To see the internals of a Frida Java object, the following method can be used:

function inspectJsObject(obj) {
  console.log(JSON.stringify(obj))
  for (var prop in obj) {
    // ignore internal properties, touching them can be dangerous
    const val = prop.startsWith("$") ? "" : obj[prop]

    if (obj.hasOwnProperty(prop)) {
      console.log("\tself." + prop + " : " + val)
    } else {
      console.log("\t" + prop + " : " + val)
    }
  }
}

Finally, be careful about what you log, especially with strings or byte arrays. One of the more annoying crashes I experienced occurred when I passed non-printable characters to console.log() - I’d recommend converting any data that possibly contains binary data to hex or base64 before logging it.

Safely Handle Native Objects

There are many situations where you have to deal with or create a native (Java) object. Native objects should be thought of like loose sticks of dynamite: always at risk of exploding unless properly handled. Whenever you hold a native object (most commonly, by intercepting a function), perform an explicit cast to the expected type. Otherwise, things can quickly go sideways due to polymorphism.

For example, let’s consider a message queue:

// maybeMessageQueue is the intercepted object holding Messages
const Queue = Java.use("java.util.Queue")
const messageQueue = Java.cast(maybeMessageQueue, Queue)

// Grab the top message without removing it from the queue
const maybeMessage = messageQueue.peek()
const Message = Java.use("com.someapplication.messaging.Message")
const message = Java.cast(maybeMessage, Message)

// Without the explicit cast, we might call the wrong toString or just crash
console.log("Next message: " + message.toString())
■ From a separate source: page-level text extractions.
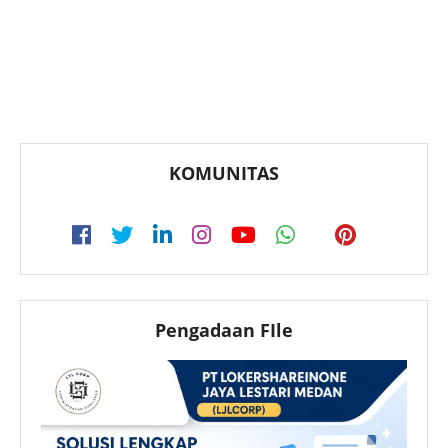
KOMUNITAS
Pengadaan FIle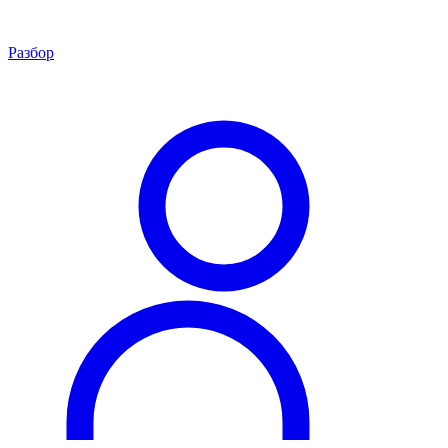
Разбор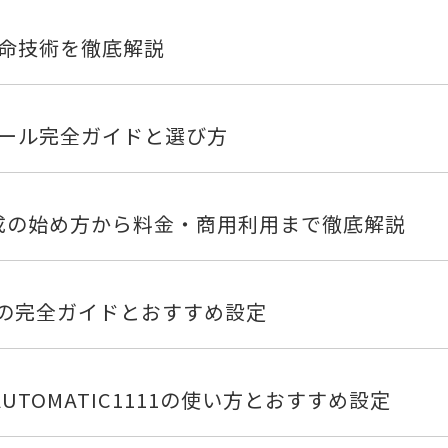
革命技術を徹底解説
ツール完全ガイドと選び方
画像生成の始め方から料金・商用利用まで徹底解説
画像生成の完全ガイドとおすすめ設定
イド！AUTOMATIC1111の使い方とおすすめ設定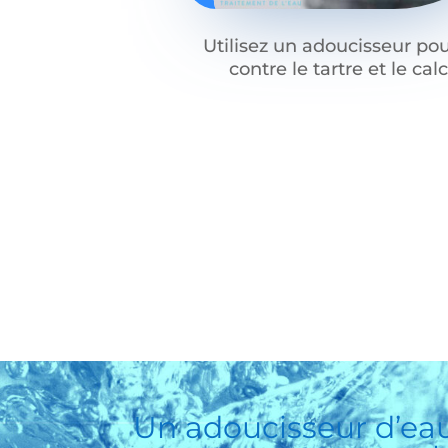
Utilisez un adoucisseur pou
contre le tartre et le calc
Un
adoucisseur d’ea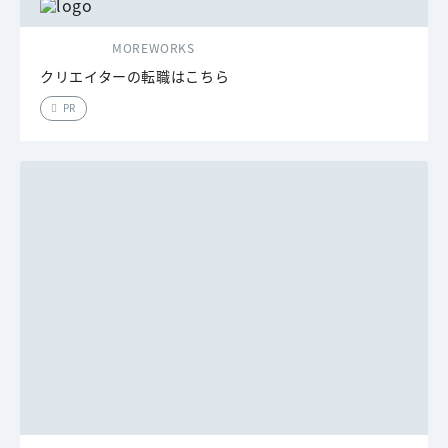
MOREWORKS
クリエイターの転職はこちら
PR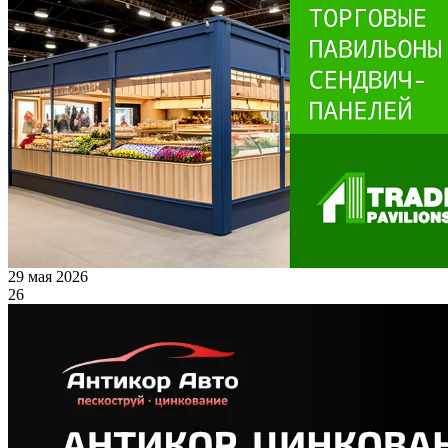
29 мая 2026
26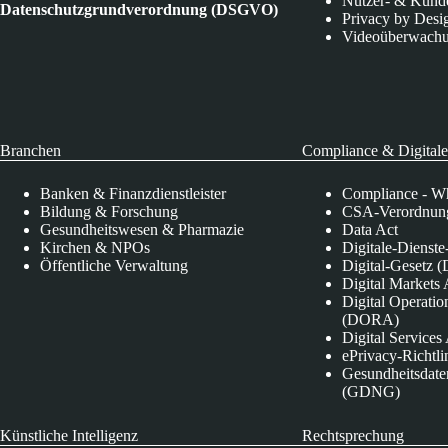
Nutzer- & Kund
Datenschutzgrundverordnung (DSGVO)
Privacy by Desi
Videoüberwach
Branchen
Compliance & Digitale
Banken & Finanzdienstleister
Compliance - Wh
Bildung & Forschung
CSA-Verordnung
Gesundheitswesen & Pharmazie
Data Act
Kirchen & NPOs
Digitale-Dienst
Öffentliche Verwaltung
Digital-Gesetz (
Digital Market
Digital Operatio
(DORA)
Digital Service
ePrivacy-Richtli
Gesundheitsdate
(GDNG)
Künstliche Intelligenz
Rechtsprechung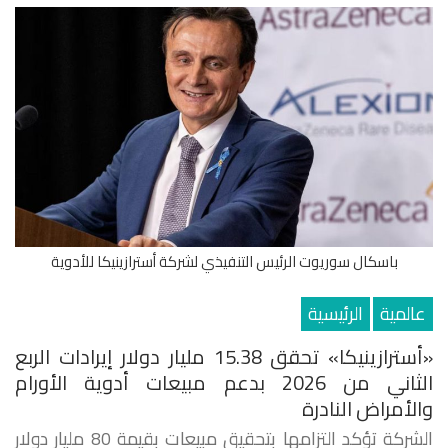
باسكال سوريوت الرئيس التنفيذي لشركة أسترازينيكا للأدوية
عالمية
الرئيسية
«أسترازينيكا» تحقق 15.38 مليار دولار إيرادات الربع
الثاني من 2026 بدعم مبيعات أدوية الأورام
والأمراض النادرة
الشركة تؤكد التزامها بتحقيق مبيعات بقيمة 80 مليار دولار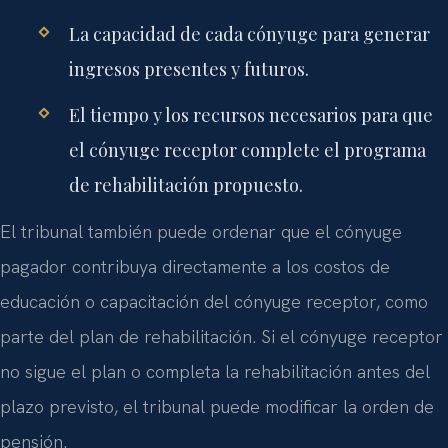
La capacidad de cada cónyuge para generar
ingresos presentes y futuros.
El tiempo y los recursos necesarios para que
el cónyuge receptor complete el programa
de rehabilitación propuesto.
El tribunal también puede ordenar que el cónyuge
pagador contribuya directamente a los costos de
educación o capacitación del cónyuge receptor, como
parte del plan de rehabilitación. Si el cónyuge receptor
no sigue el plan o completa la rehabilitación antes del
plazo previsto, el tribunal puede modificar la orden de
pensión.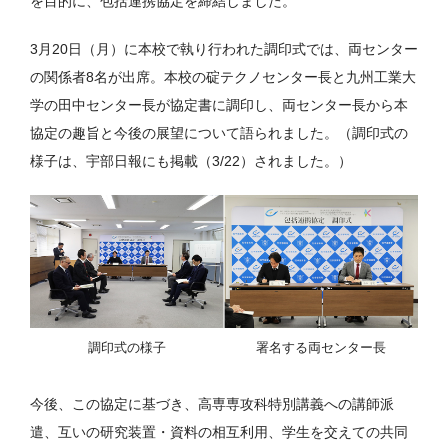
を目的に、包括連携協定を締結しました。
3月20日（月）に本校で執り行われた調印式では、両センター
の関係者8名が出席。本校の碇テクノセンター長と九州工業大
学の田中センター長が協定書に調印し、両センター長から本
協定の趣旨と今後の展望について語られました。（調印式の
様子は、宇部日報にも掲載（3/22）されました。）
調印式の様子
署名する両センター長
今後、この協定に基づき、高専専攻科特別講義への講師派
遣、互いの研究装置・資料の相互利用、学生を交えての共同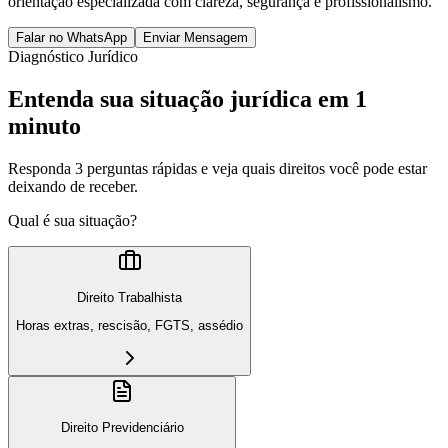
orientação especializada com clareza, segurança e profissionalismo.
Falar no WhatsApp
Enviar Mensagem
Diagnóstico Jurídico
Entenda sua situação jurídica em 1
minuto
Responda 3 perguntas rápidas e veja quais direitos você pode estar
deixando de receber.
Qual é sua situação?
Direito Trabalhista
Horas extras, rescisão, FGTS, assédio
Direito Previdenciário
This style of coding feels ponderous, but trying to chain function calls like messageQueue.peek().toString() to avoid casting always gives me more pain than effort saved.

Watch for Side Effects

Many functions have side effects that can break further logic flow when called. In the previous example, if we call messageQueue.poll() (instead of messageQueue.peek()), the next message will be removed from the queue and the application will never end up processing that message. So it’s important to be aware of the side effects of any function calls.

Often, those side effects aren’t obvious at first glance. For example, pretend we are intercepting the parseResponse method of retrofit2.OkHttpCall (a common HTTP library):

// Call the original implementation of the parseResponse method
const res = this.parseResponse.apply(this, arguments)

// Explicit cast to Response
const Response = Java.use("retrofit2.Response")
const response = Java.cast(res, Response)

// Try to get the response body for logging - side effect empties the body!
// (we should cast here, but it's not important for the example)
const maybeBody = response.body()
console.log(maybeBody.string())

// return the original object
return res

After the response is returned, logic is returned to the original application. The application will end up calling Response.body() a second time, but our call to this function actually drained the buffer holding the response body, so the application will see an empty body or run into an error!

Apart from reverse engineering code, reading documentation, or just making assumptions based on the method name, the best simple metric I have found to decide whether a method is likely to be side-effect free is the complexity and statefulness of the class that defines the method. In my experience, classes which manage lots of internal state or are passed around to interface with different code components are much more likely to have unexpected internal behavior.

Conclusion

Although Frida can be a bit intimidating to start with, it’s a powerful tool that’s easily worth the pain. One of the most useful learning resources for me was looking at other people’s explanations and examples, so I hope these lessons are as helpful to you as those tutorials were to me.